31 January 2008

Silent E

A recent quasifiasco concerning the choice of a pseudonym illuminates one of the reasons that I want the literary agent community to be licensed and regulated. As noted by both Sarah Weinman and Ron Hogan, one of the latest manufactured-for-publicity "mysteries" in publishing is the identity of Inger Wolfe, the pseudonym chosen by an undisclosed "Canadian literary author" for a forthcoming mystery novel. Meanwhile, as Weinman notes, there's already a Danish mystery writer named Inger Wolf (no terminal e) with her own website.
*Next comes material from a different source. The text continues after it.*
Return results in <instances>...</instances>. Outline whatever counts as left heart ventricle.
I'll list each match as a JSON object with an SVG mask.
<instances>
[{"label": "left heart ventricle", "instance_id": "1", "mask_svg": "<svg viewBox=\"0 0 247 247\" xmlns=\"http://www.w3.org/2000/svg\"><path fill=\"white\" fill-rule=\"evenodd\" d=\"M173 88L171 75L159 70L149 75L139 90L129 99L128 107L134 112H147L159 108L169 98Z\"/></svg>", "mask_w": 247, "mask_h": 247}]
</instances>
This leads to an obvious question: Exactly what idiot approved this choice of pseudonym, which almost certainly breaches European unfair competition and trademark law and probably breaches US unfair competition and trademark law? It obviously wasn't a competent attorney; any competent attorney would have routinely done a trademark clearance as part of the process of picking a pseudonym, and it would have turned this up.1 However, most literary agents never get to the point of being able to spell "trademark," even though they are de facto representing third parties and drafting contracts requiring legal judgment on the behalf of those third parties. That's the practice of law. And literary agents — as recent sad experience demonstrates — have a far, far more sophisticated understanding of the relationship among author identity, publishing branding, and trademark and unfair competition law than do editors, art directors, and "contract specialists" at publishers.
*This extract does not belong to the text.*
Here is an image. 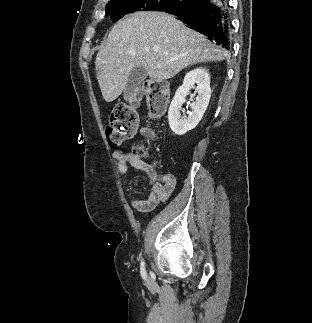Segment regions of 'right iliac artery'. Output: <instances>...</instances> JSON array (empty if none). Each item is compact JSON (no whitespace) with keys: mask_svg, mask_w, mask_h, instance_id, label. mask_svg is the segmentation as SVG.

I don't think all agents need to be lawyers; for one thing, the skill set for being an agent is the opposite of what one learns in the last half of law school. I do think that all agents need a certain, mandated legal education, roughly equivalent to a full semester of law school, in some basic legal doctrine; not just contract interpretation and drafting, but copyright, trademark, the personality torts (defamation, privacy, rights of publicity), basic civil procedure and choice of law, dispute resolution, and a smattering of other law-school-level topics. The purpose of this kind of education mandate is twofold:

  • Provide a high-enough entry barrier to keep out some of the sleaze — probably a majority of "agents" out there (most of whom you've never heard of), or at least pretty close to a majority, are either outright con artists or well-meaning schlubs who will never place a book with a commercial publisher of any size
  • Enable literary agents to know when they need counsel, and encourage them to get counsel early when it's relatively cheap

I've waited until now to comment on this because I wanted a chance to read and digest an opinion I knew was forthcoming (PDF) from the California Supreme Court. California has state regulation of talent agents... but only within the film and TV industries. It does not regulate "personal managers"; neither does it regulate literary agents. Leaving aside the disdain this implies for written work, it also sets up a rather dangerous and arbitrary distinction between when someone is acting as a "talent agent" and when that same person, for the same client, is acting as a "personal manager."


  1. In this particular instance, a simple web search would have turned this up.

    One of the major services that does this thing will work for anyone who has $95 to spare, and provides a pretty-easy-to-interpret and pretty exhaustive report. It comes perilously close to malpractice to not use such a service... or, at least, it would if literary agents were regulated, and therefore subject to liability for "malpractice" in the first place. I don't get a commission or referral fee for recommending Thomson's services; they're not the only provider of these services, but in my experience they provide the best balance of timeliness, cost, comprehensiveness, and understandability.